Wie reagieren wir, wenn das Kind in diesem Alter ständig mit seinem Geschlecht spielt, auch dann, wenn wir als Familie zum Beispiel einen Film schauen?
Das Wichtigste ist, das Kind ja nicht zu sagen, dass es was Schmutziges oder Verbotenes macht. Ein guter Ansatz ist, zu verbalisieren, dass es richtig ist, dass sich das selber berühren schön und wohlig anfühlt. Dass das aber etwas ist, dass das Kind jederzeit sehr gerne in seinem Zimmer für sich machen darf. Es soll die Zeit mit sich selber geniessen.
Ab wann ist es quasi nicht mehr in Ordnung, ungestört ins Bad zu platzen, wenn Kinder duschen?

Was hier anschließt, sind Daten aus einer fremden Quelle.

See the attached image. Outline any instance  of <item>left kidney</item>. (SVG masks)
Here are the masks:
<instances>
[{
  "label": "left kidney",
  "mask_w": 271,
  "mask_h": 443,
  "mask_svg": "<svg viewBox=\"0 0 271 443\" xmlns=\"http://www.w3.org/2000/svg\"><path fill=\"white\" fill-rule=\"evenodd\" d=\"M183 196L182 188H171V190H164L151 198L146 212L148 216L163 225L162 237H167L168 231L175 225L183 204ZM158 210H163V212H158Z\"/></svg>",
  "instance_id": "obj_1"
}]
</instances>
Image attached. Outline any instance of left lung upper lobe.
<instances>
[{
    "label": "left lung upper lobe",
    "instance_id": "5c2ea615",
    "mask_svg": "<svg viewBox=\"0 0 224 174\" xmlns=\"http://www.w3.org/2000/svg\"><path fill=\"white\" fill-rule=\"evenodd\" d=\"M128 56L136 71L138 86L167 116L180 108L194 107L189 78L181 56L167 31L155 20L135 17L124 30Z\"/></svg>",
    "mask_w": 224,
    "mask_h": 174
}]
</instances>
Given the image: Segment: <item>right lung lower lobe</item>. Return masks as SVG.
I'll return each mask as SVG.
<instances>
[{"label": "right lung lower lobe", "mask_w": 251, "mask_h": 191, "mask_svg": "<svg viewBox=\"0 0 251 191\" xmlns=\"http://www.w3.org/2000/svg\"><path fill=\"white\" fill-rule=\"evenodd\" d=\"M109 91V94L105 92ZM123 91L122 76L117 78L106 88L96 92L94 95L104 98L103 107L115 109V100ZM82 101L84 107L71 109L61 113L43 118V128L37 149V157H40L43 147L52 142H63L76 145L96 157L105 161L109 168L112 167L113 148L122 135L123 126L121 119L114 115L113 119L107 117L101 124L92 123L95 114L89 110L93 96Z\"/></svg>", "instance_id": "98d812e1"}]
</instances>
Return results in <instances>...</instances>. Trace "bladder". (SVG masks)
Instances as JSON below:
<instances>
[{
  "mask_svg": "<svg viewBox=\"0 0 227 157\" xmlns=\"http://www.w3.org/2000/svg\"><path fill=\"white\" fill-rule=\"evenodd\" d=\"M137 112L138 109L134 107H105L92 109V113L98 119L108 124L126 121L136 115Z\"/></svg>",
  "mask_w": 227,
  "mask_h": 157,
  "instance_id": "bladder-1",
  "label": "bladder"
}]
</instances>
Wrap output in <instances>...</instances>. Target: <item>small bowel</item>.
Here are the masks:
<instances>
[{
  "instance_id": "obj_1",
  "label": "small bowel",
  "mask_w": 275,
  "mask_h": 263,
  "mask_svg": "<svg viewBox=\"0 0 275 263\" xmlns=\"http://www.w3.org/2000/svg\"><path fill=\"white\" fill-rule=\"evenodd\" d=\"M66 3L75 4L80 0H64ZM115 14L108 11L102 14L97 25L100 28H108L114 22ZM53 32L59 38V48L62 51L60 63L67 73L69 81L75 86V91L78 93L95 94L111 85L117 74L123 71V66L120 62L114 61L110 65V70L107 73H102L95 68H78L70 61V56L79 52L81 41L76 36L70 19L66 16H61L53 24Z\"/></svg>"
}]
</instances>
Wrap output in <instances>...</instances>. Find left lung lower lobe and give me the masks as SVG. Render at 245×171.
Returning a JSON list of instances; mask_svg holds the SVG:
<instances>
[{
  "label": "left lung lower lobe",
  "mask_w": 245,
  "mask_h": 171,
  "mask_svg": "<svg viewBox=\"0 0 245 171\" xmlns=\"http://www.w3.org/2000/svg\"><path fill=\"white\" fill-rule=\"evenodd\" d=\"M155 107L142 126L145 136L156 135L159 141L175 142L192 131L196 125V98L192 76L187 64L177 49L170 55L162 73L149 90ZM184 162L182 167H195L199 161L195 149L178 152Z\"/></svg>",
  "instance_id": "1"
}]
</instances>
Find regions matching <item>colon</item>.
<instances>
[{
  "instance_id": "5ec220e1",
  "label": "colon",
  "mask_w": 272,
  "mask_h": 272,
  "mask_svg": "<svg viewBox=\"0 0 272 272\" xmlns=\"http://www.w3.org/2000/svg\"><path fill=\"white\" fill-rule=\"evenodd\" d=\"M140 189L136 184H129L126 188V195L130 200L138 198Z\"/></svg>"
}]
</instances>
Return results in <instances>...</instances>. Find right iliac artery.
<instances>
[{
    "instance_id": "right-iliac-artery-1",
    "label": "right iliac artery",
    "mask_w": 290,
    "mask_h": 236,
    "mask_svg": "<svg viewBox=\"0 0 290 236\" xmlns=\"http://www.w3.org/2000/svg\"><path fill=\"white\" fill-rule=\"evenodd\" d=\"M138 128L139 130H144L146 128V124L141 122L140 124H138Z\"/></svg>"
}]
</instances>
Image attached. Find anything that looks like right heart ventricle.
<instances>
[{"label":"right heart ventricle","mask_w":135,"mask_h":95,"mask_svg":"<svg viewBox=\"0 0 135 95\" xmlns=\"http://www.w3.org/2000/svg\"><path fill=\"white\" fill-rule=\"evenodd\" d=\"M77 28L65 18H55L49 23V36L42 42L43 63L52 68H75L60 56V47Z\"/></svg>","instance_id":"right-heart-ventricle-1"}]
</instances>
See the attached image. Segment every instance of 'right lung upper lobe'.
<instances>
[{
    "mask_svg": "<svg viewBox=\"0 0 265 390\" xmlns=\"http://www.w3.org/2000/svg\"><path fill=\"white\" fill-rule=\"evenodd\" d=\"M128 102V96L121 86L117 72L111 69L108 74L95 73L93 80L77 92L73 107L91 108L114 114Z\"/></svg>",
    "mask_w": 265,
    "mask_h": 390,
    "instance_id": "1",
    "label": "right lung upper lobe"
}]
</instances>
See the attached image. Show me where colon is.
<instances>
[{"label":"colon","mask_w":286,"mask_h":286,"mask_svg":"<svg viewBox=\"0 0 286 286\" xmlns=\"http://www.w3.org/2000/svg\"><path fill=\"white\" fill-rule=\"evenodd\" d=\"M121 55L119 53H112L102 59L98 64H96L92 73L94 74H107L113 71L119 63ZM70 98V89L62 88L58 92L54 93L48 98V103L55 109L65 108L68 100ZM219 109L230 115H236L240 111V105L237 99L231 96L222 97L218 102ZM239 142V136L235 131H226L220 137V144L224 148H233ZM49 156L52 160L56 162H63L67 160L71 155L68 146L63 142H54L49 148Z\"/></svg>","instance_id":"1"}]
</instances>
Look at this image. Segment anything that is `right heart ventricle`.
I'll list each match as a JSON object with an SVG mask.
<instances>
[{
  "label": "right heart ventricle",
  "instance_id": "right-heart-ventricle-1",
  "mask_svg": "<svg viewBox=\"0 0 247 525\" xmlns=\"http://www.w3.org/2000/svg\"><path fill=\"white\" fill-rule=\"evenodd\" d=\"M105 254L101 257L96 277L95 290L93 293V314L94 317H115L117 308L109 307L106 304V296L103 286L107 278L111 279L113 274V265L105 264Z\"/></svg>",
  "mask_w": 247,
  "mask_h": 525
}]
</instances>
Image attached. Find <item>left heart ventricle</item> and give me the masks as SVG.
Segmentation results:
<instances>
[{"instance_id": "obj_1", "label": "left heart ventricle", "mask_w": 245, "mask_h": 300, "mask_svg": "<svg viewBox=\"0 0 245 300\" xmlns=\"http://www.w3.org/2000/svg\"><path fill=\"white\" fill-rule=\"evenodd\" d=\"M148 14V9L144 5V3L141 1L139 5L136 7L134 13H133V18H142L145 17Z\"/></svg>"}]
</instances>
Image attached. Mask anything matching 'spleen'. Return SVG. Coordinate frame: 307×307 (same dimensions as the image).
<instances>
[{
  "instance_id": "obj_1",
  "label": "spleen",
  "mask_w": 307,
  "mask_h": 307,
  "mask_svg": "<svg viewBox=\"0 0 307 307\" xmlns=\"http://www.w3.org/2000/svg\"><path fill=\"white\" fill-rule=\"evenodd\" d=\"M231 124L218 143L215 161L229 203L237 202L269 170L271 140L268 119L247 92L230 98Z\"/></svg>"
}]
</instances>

Auch hier bin ich der Meinung, dass der stetige Austausch hilft. Am besten man hat eine Kommunikationsebene geschaffen, die es erlaubt, dass sich das Kind mitteilen darf. Eine gute Buchempfehlung zu dieser und zu ganz vielen anderen Fragen ist «Ist das okay?» von Agota Lavoyer. Dieses kann man gut zur Hilfe nehmen, um sich mit dem eigenen Kind auszutauschen.

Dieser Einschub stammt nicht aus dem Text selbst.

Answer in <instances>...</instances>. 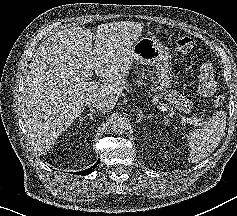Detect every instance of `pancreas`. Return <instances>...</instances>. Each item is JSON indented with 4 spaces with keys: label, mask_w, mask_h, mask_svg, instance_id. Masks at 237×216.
Segmentation results:
<instances>
[{
    "label": "pancreas",
    "mask_w": 237,
    "mask_h": 216,
    "mask_svg": "<svg viewBox=\"0 0 237 216\" xmlns=\"http://www.w3.org/2000/svg\"><path fill=\"white\" fill-rule=\"evenodd\" d=\"M138 85H142V80L136 81ZM154 90L153 88L151 89ZM163 99L167 102L172 101L175 103L177 109H181L184 112H187L191 109L192 104L189 100L184 99L181 95H178L177 92L167 89L163 92Z\"/></svg>",
    "instance_id": "obj_1"
}]
</instances>
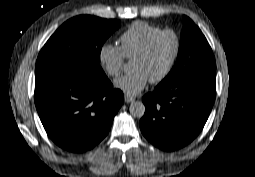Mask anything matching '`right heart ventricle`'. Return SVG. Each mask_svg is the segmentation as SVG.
Here are the masks:
<instances>
[{"label":"right heart ventricle","mask_w":255,"mask_h":177,"mask_svg":"<svg viewBox=\"0 0 255 177\" xmlns=\"http://www.w3.org/2000/svg\"><path fill=\"white\" fill-rule=\"evenodd\" d=\"M161 30L147 22H133L120 36L121 49L126 59H132L143 48L147 40Z\"/></svg>","instance_id":"right-heart-ventricle-1"}]
</instances>
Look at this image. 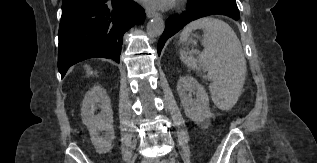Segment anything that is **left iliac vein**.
<instances>
[{
  "label": "left iliac vein",
  "instance_id": "4c4485c4",
  "mask_svg": "<svg viewBox=\"0 0 317 163\" xmlns=\"http://www.w3.org/2000/svg\"><path fill=\"white\" fill-rule=\"evenodd\" d=\"M155 163H161V162H159V161H156ZM167 163H173L172 161H168Z\"/></svg>",
  "mask_w": 317,
  "mask_h": 163
}]
</instances>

Wie können wir Kinder aufklären, die schüchtern sind oder Mühe haben, über Themen wie Sexualität zu reden?
Es gibt verschiedene Möglichkeiten, um mit Kinder in Kontakt zu treten. Ein Beispiel: Warum nicht mal verschiedene Aufklärungsbücher in die Stube legen und einfach mal abwarten. Wenn wir sie eine Zeit später an einem anderen Ort finden, wissen wir, dass das Kind reingeschaut hat. Da können wir selber mal zum Buch greifen und das Kind dazu einladen, mal mit uns reinzuschauen.

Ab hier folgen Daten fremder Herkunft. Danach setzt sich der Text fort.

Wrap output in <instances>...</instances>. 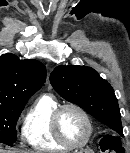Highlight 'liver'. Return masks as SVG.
Returning <instances> with one entry per match:
<instances>
[{
	"instance_id": "liver-1",
	"label": "liver",
	"mask_w": 130,
	"mask_h": 153,
	"mask_svg": "<svg viewBox=\"0 0 130 153\" xmlns=\"http://www.w3.org/2000/svg\"><path fill=\"white\" fill-rule=\"evenodd\" d=\"M0 153H13V152H11V151H6V150H3V149L0 148ZM29 153H33V152H29Z\"/></svg>"
}]
</instances>
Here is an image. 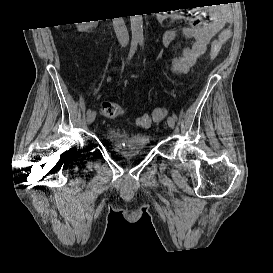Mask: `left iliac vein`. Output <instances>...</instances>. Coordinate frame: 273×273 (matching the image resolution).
<instances>
[{
  "mask_svg": "<svg viewBox=\"0 0 273 273\" xmlns=\"http://www.w3.org/2000/svg\"><path fill=\"white\" fill-rule=\"evenodd\" d=\"M167 123H168V125H169L170 128H174V126H175V120H174L173 117H168Z\"/></svg>",
  "mask_w": 273,
  "mask_h": 273,
  "instance_id": "1",
  "label": "left iliac vein"
}]
</instances>
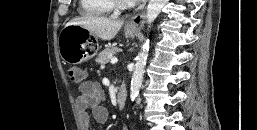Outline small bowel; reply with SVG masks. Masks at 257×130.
Instances as JSON below:
<instances>
[{"label": "small bowel", "instance_id": "1", "mask_svg": "<svg viewBox=\"0 0 257 130\" xmlns=\"http://www.w3.org/2000/svg\"><path fill=\"white\" fill-rule=\"evenodd\" d=\"M103 97L104 92L97 82L85 81L80 84L76 106L83 130H91V118L88 109L92 111V116L97 123L104 124L108 120L109 111L101 104Z\"/></svg>", "mask_w": 257, "mask_h": 130}]
</instances>
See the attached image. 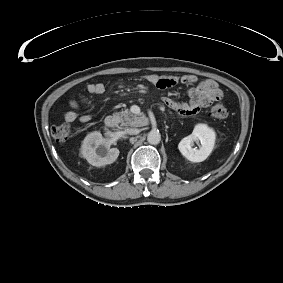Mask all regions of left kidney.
<instances>
[{
  "label": "left kidney",
  "instance_id": "obj_1",
  "mask_svg": "<svg viewBox=\"0 0 283 283\" xmlns=\"http://www.w3.org/2000/svg\"><path fill=\"white\" fill-rule=\"evenodd\" d=\"M215 132L206 124H197L191 135L184 137L178 149L181 154L192 162L204 161L212 152L215 144ZM200 141L201 146L199 149L192 148L193 143Z\"/></svg>",
  "mask_w": 283,
  "mask_h": 283
}]
</instances>
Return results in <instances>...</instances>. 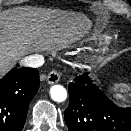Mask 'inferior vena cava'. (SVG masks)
<instances>
[{
    "mask_svg": "<svg viewBox=\"0 0 131 131\" xmlns=\"http://www.w3.org/2000/svg\"><path fill=\"white\" fill-rule=\"evenodd\" d=\"M45 63V59L43 55L41 54H33L24 57L21 60V64L26 66V67H31V68H37L42 66Z\"/></svg>",
    "mask_w": 131,
    "mask_h": 131,
    "instance_id": "inferior-vena-cava-1",
    "label": "inferior vena cava"
}]
</instances>
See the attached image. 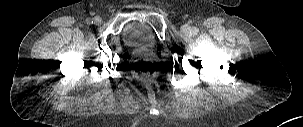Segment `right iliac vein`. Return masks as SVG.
<instances>
[{"label": "right iliac vein", "mask_w": 303, "mask_h": 127, "mask_svg": "<svg viewBox=\"0 0 303 127\" xmlns=\"http://www.w3.org/2000/svg\"><path fill=\"white\" fill-rule=\"evenodd\" d=\"M93 22H94V24H96V25H101L102 19H101V17L96 16V17L93 18Z\"/></svg>", "instance_id": "63e3f726"}]
</instances>
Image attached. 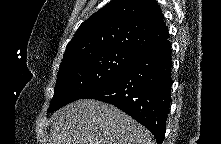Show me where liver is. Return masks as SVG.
<instances>
[{
  "mask_svg": "<svg viewBox=\"0 0 221 144\" xmlns=\"http://www.w3.org/2000/svg\"><path fill=\"white\" fill-rule=\"evenodd\" d=\"M49 144H154L150 132L113 105L78 100L51 116Z\"/></svg>",
  "mask_w": 221,
  "mask_h": 144,
  "instance_id": "1",
  "label": "liver"
}]
</instances>
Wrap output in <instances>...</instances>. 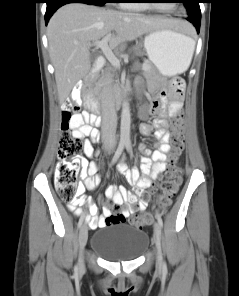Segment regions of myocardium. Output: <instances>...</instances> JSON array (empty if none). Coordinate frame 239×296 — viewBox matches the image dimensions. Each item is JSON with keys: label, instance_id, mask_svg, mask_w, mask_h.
<instances>
[{"label": "myocardium", "instance_id": "myocardium-1", "mask_svg": "<svg viewBox=\"0 0 239 296\" xmlns=\"http://www.w3.org/2000/svg\"><path fill=\"white\" fill-rule=\"evenodd\" d=\"M154 0H146V4L145 6L147 7H150L154 10H157V11H161V12H167L168 10H165L163 8H161L160 6H158L157 4L153 3Z\"/></svg>", "mask_w": 239, "mask_h": 296}]
</instances>
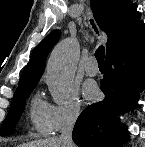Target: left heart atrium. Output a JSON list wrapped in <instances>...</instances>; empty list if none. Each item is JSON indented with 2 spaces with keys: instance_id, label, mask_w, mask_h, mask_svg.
I'll return each instance as SVG.
<instances>
[{
  "instance_id": "1",
  "label": "left heart atrium",
  "mask_w": 145,
  "mask_h": 147,
  "mask_svg": "<svg viewBox=\"0 0 145 147\" xmlns=\"http://www.w3.org/2000/svg\"><path fill=\"white\" fill-rule=\"evenodd\" d=\"M83 93L86 99L94 100L98 97V88L92 81H87L83 86Z\"/></svg>"
}]
</instances>
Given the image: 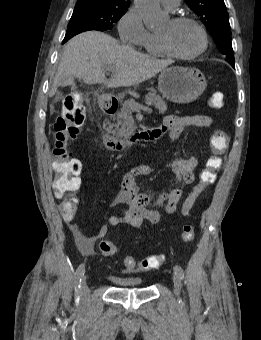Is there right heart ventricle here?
Listing matches in <instances>:
<instances>
[{
	"instance_id": "e07e8e85",
	"label": "right heart ventricle",
	"mask_w": 261,
	"mask_h": 340,
	"mask_svg": "<svg viewBox=\"0 0 261 340\" xmlns=\"http://www.w3.org/2000/svg\"><path fill=\"white\" fill-rule=\"evenodd\" d=\"M146 53L151 56H165V52L162 50L157 35L154 33H149L148 37L140 45Z\"/></svg>"
}]
</instances>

Früher haben Väter Söhne und Mütter Töchter aufgeklärt. Ist das heute immer noch ratsam?
Jein. Ich verstehe einen Jungen, der ev. mit einem Penis-Problem lieber zu Papa als zu Mama will und umgekehrt. Am allerschönsten ist es wohl, wenn beide Elternteile von Anfang an sehr offen mit der Aufklärung und der Sexualität umgehen. Ich rate Vätern auch gerne mal, selber ein Aufklärungsbuch über die Menstruation zu lesen. Ein unverkrampfter Umgang ist wohl die Basis für alle Möglichkeiten. So können Kinder ganz frei entscheiden, mit welcher Frage sie zu wem wollen.
Zur Person
Dania Schiftan ist selbstständige Sexual- und Psychotherapeutin. Neben der Praxistätigkeit ist sie Autorin und Podcasterin und gibt regelmässig Kurse, Vorträge und Workshops. Sie ist Autorin des Buches «Coming soon - Orgasmus ist Übungssache», «Keep it coming - Guter Sex ist Übungssache» und der Graphic Novel «Let's talk about Sex», die im Piper-Verlag auf den Markt gekommen sind. Ganz neu erscheint nun Schiftans Buch «Das Comeback deiner Lust - So entfachst du das Feuer in dir», ebenfalls im Piper-Verlag.